**INSTRUCTIONS TO FOLLOW:** Leave the images out and repeat the data exactly as given.

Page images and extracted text

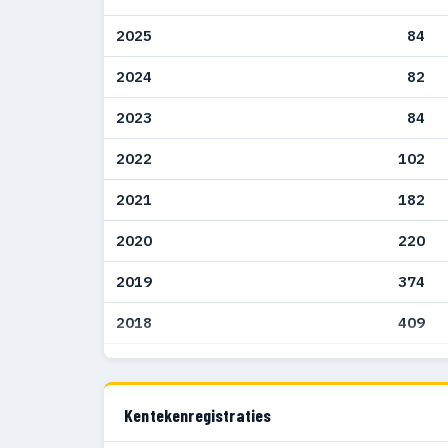
2025
84
2024
82
2023
84
2022
102
2021
182
2020
220
2019
374
2018
409
2017
559
2016
386
Kentekenregistraties
2015
253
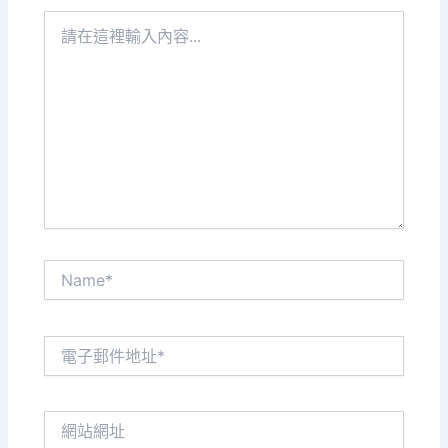
請
在
這
裡
輸
入
內
容...
Name*
電
子
郵
件
網
地
站
址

**EXERCISE SOLUTION:**
2025
84
2024
82
2023
84
2022
102
2021
182
2020
220
2019
374
2018
409
2017
559
2016
386
Kentekenregistraties
2015
253
請
在
這
裡
輸
入
內
容...
Name*
電
子
郵
件
網
地
站
址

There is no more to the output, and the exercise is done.